Community ~ Assessment
How to Support People, Groups, and Organizations in Becoming More Inclusive
An individual’s level of experience with people from cultural backgrounds other than their own affects how much understanding and skill an individual has in working with others who are culturally different.
The more experience a person has with cultural diversity, the more likely a person is to understand and adapt to the other’s differences. The less experience a person has with cultural diversity, the less likely a person is to see, understand, accept, and adapt to these differences.
There are six stages on the road to working effectively with cultural differences, according to Milton Bennett’s Intercultural Sensitivity Model. These stages begin with little to no experience with cultural differences and progress to where a person has a great deal of experience with cultural differences.
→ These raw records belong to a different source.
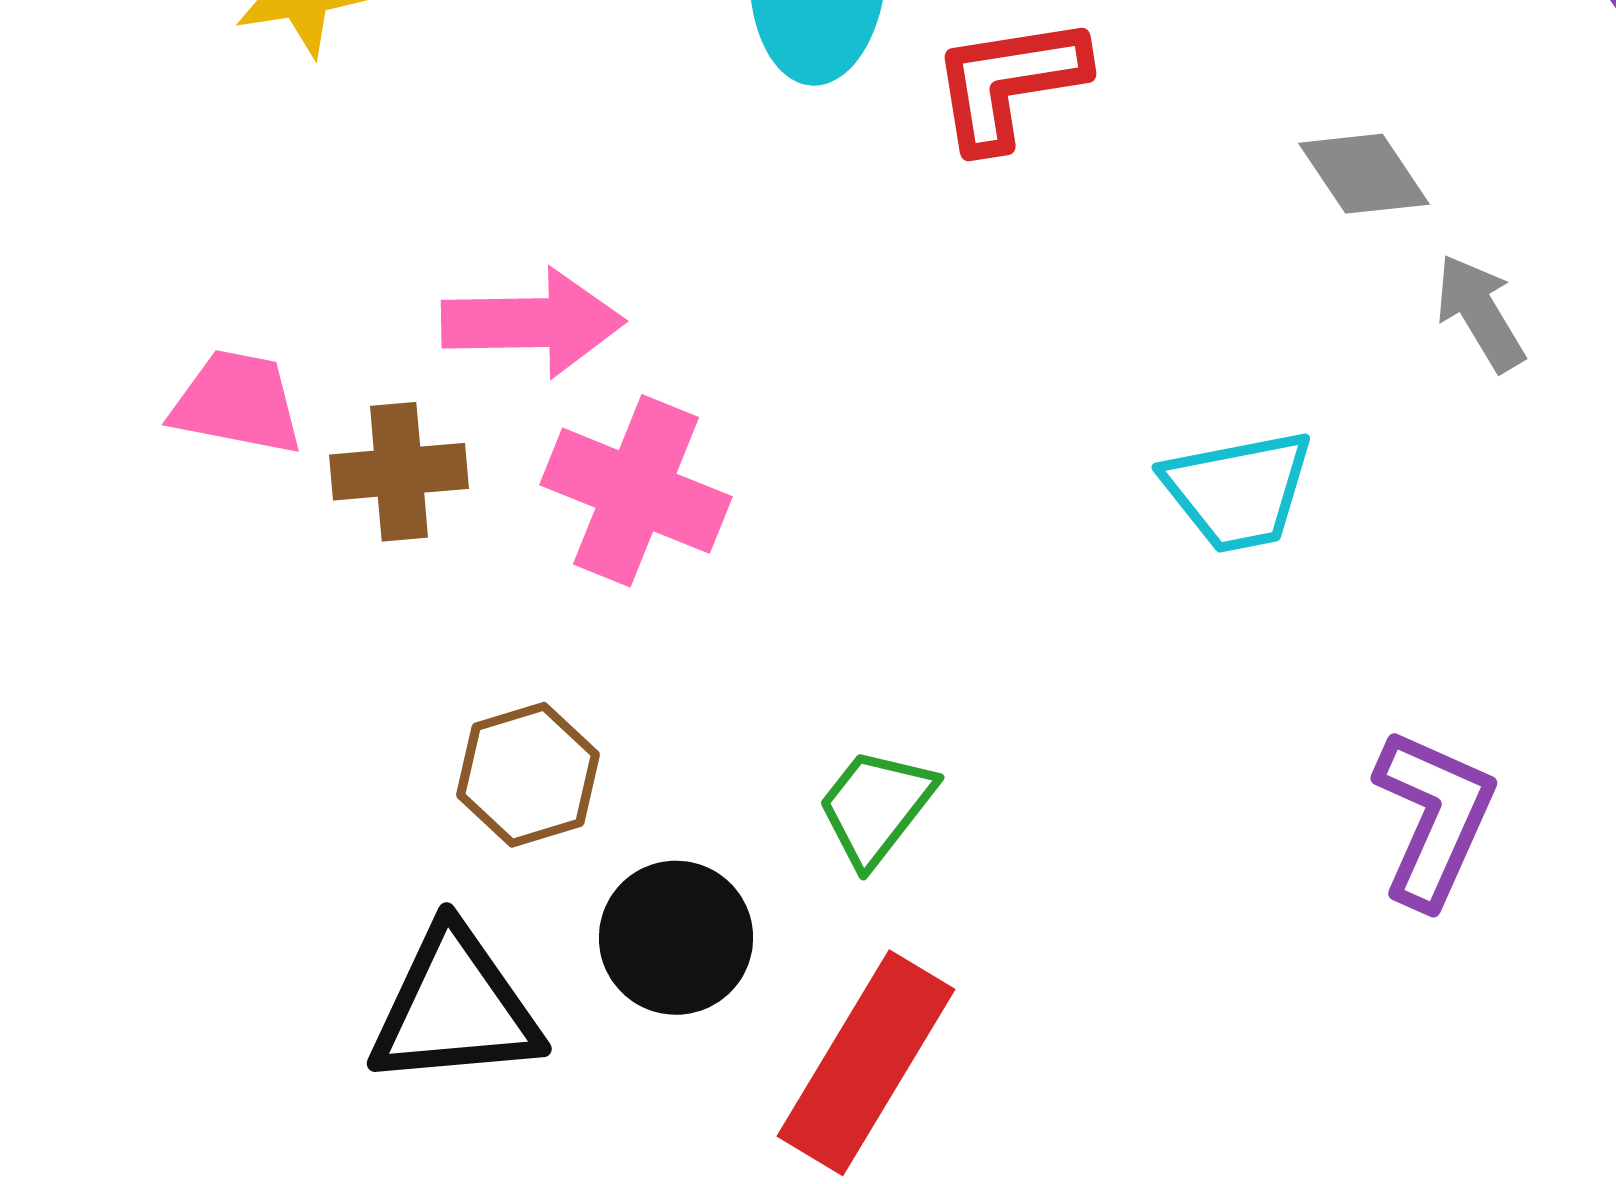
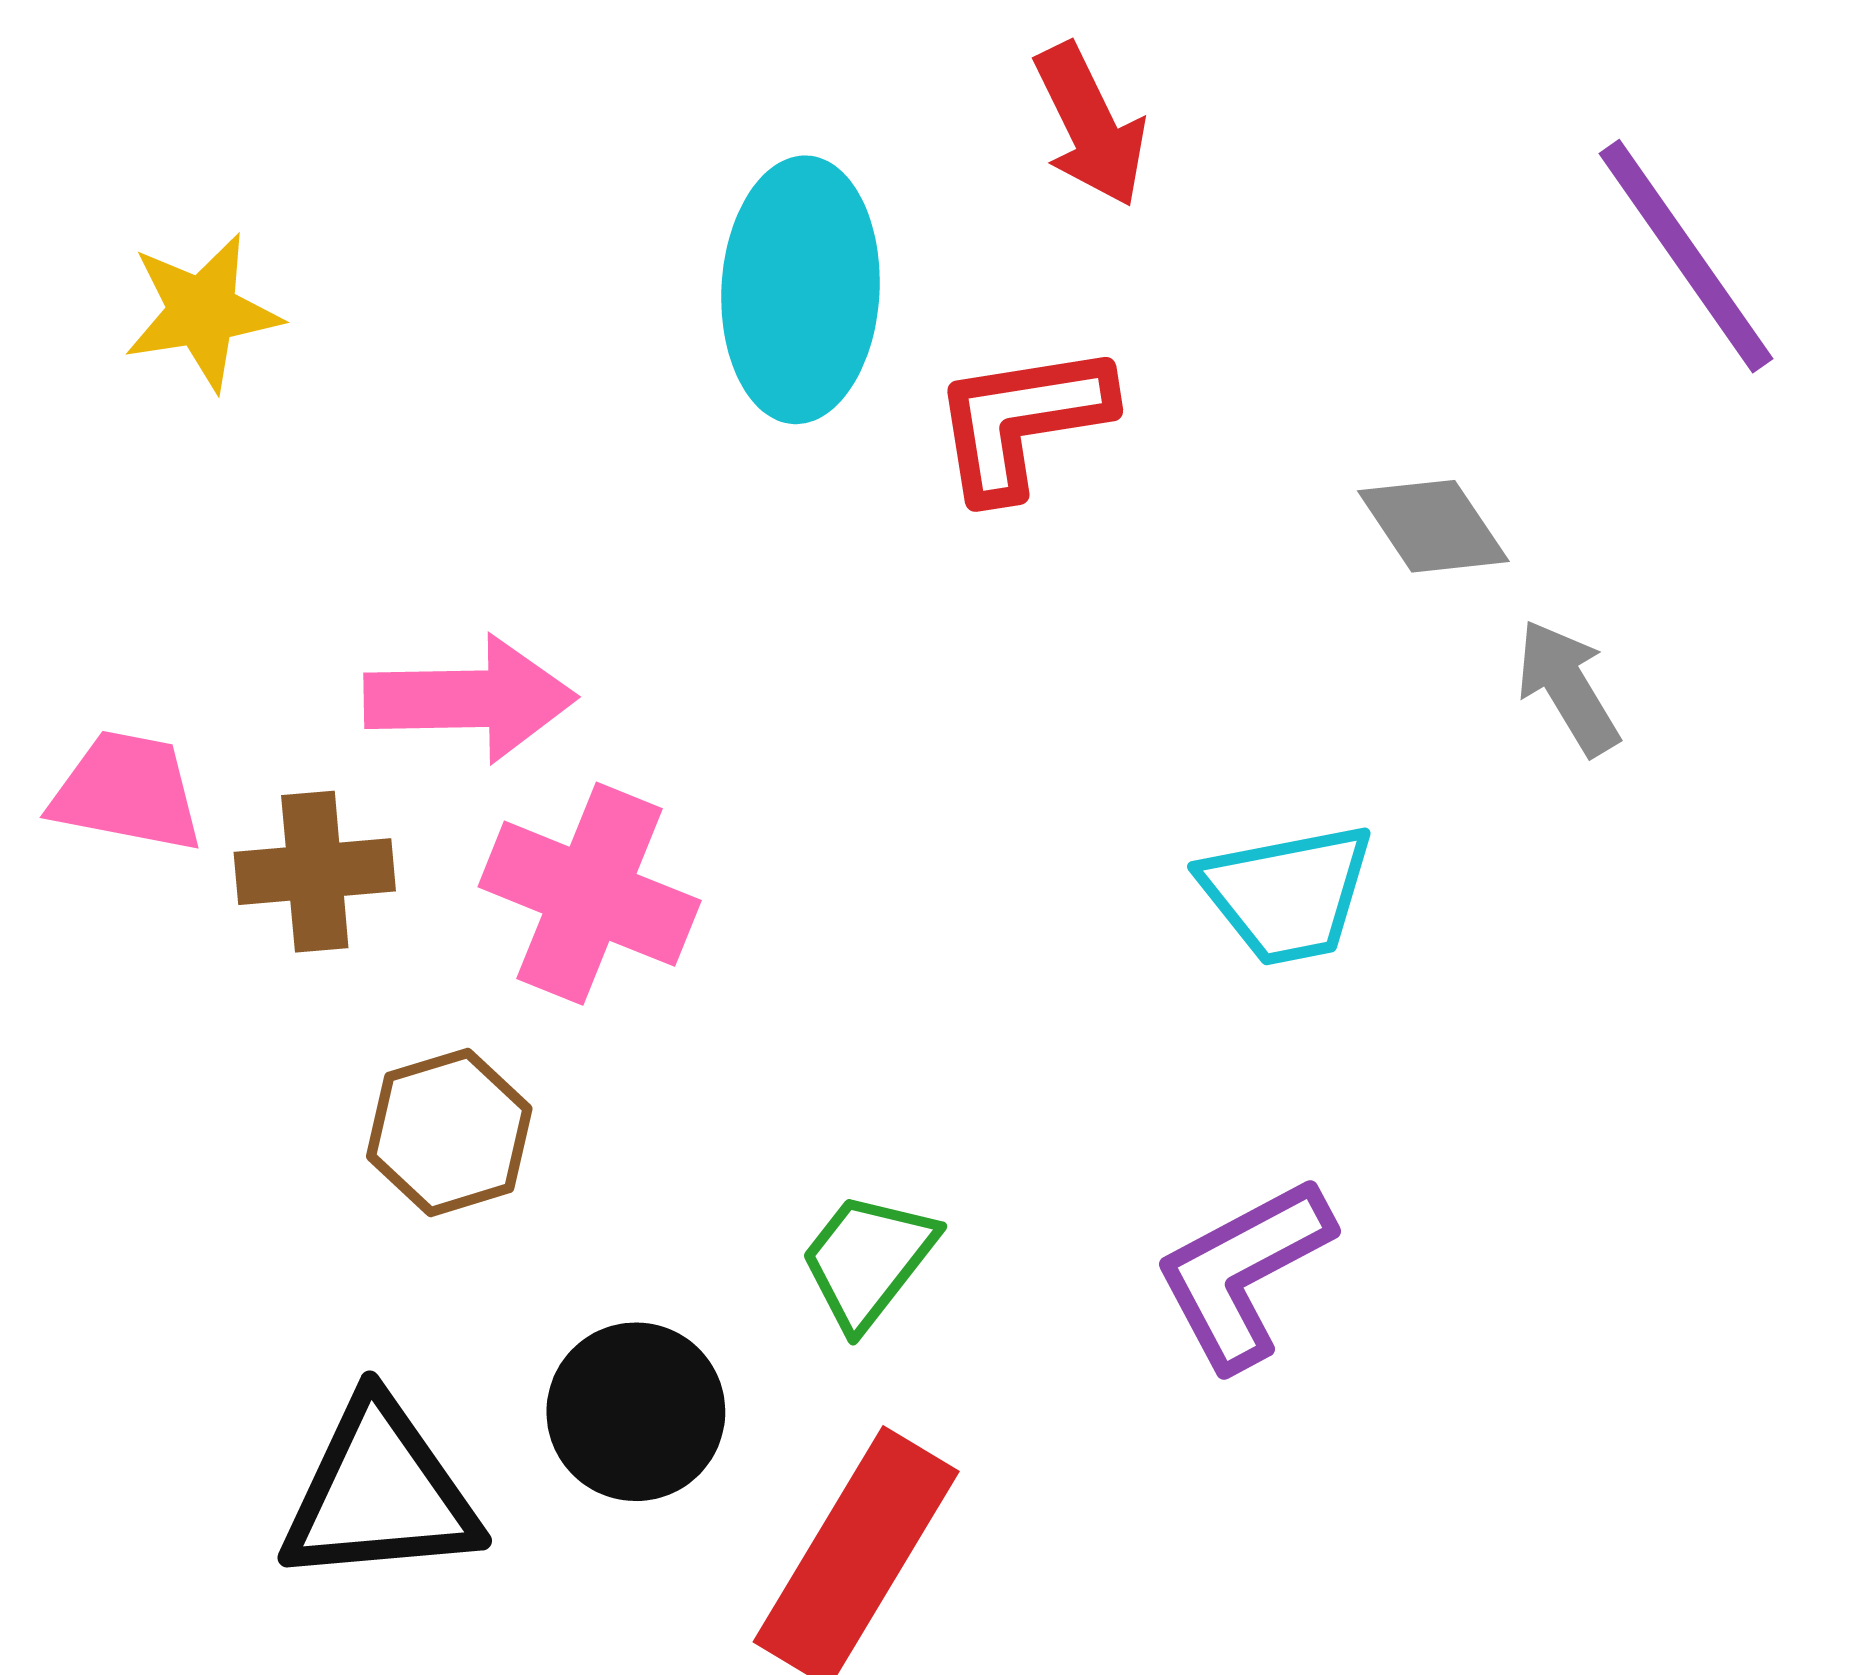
brown hexagon: (528, 775) -> (449, 1132), moved
purple L-shape: (1434, 818) -> (1243, 1273), moved, turned -142

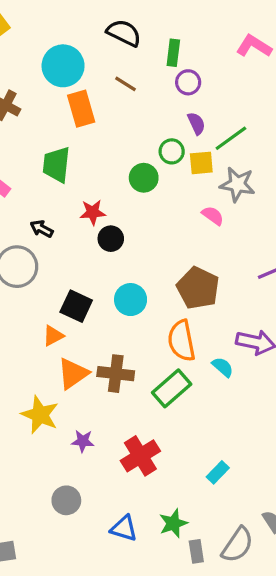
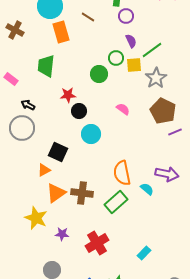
gray star: (237, 184) -> (156, 78), turned 30
pink semicircle: (213, 216) -> (123, 109), moved
black arrow: (42, 229) -> (28, 105), moved
brown pentagon: (198, 288) -> (163, 111), moved
cyan circle: (131, 300) -> (91, 134), moved

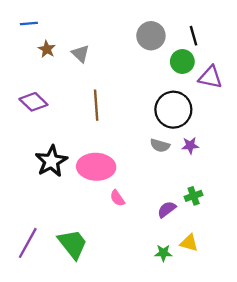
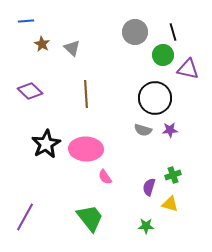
purple semicircle: (167, 209) -> (149, 187), turned -36
yellow triangle: (189, 243) -> (170, 204), moved
green trapezoid: (73, 244) -> (90, 218), moved

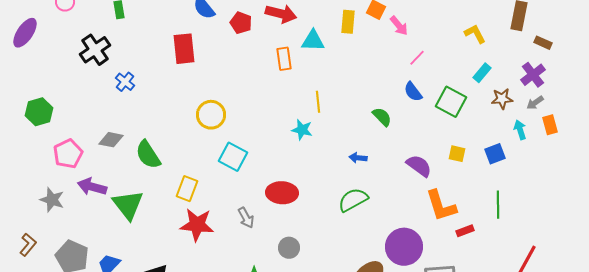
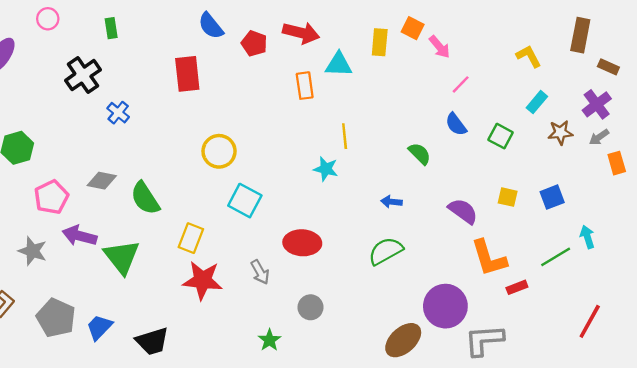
green square: (451, 102) -> (501, 136), size x0.7
cyan arrow: (520, 130) -> (587, 237), moved
green line: (498, 205) -> (556, 257), turned 60

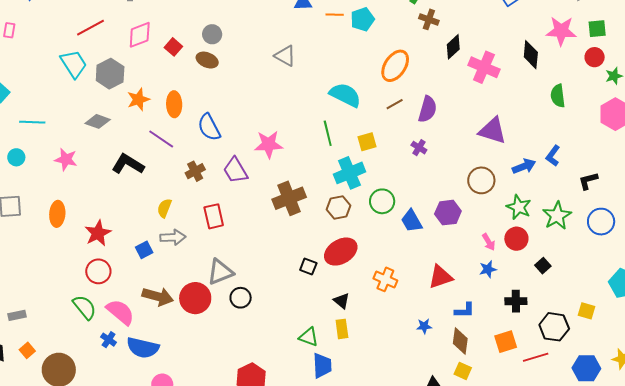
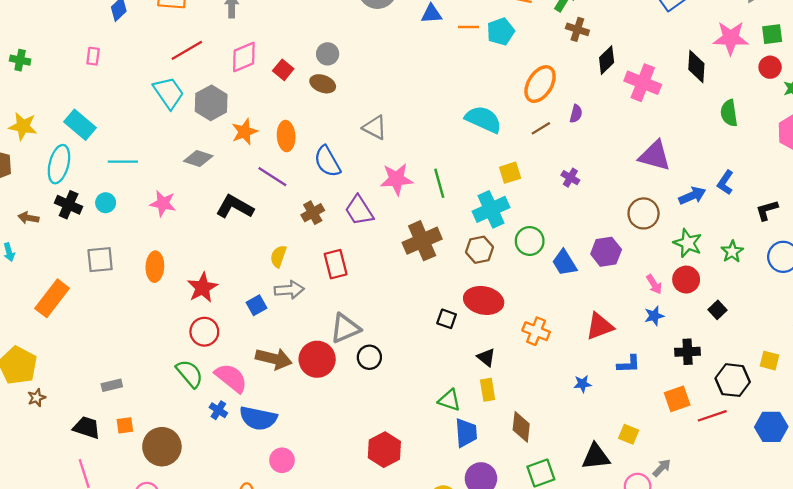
gray triangle: (285, 56) -> (375, 127), moved
purple semicircle: (428, 109) -> (576, 114), moved, size x0.6
green line: (328, 133) -> (439, 183), moved
green star: (557, 216) -> (732, 252), size x0.7
red ellipse: (341, 252) -> (484, 300), turned 44
brown diamond: (460, 341) -> (521, 427), moved
orange square: (27, 350) -> (125, 425), turned 35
Stage 1: Cultural differences are not recognized.
Stage 2: Cultural differences are seen but they are regarded as threatening. One’s own culture is regarded as superior.
Stage 3: Cultural differences are seen, but all people are regarded as essentially the same and it is thought that we all hold the same values – the ones held by the person in this stage.
Stage 4: Cultural differences are seen and accepted.
Stage 5: Cultural empathy exists along with the ability to take multiple perspectives.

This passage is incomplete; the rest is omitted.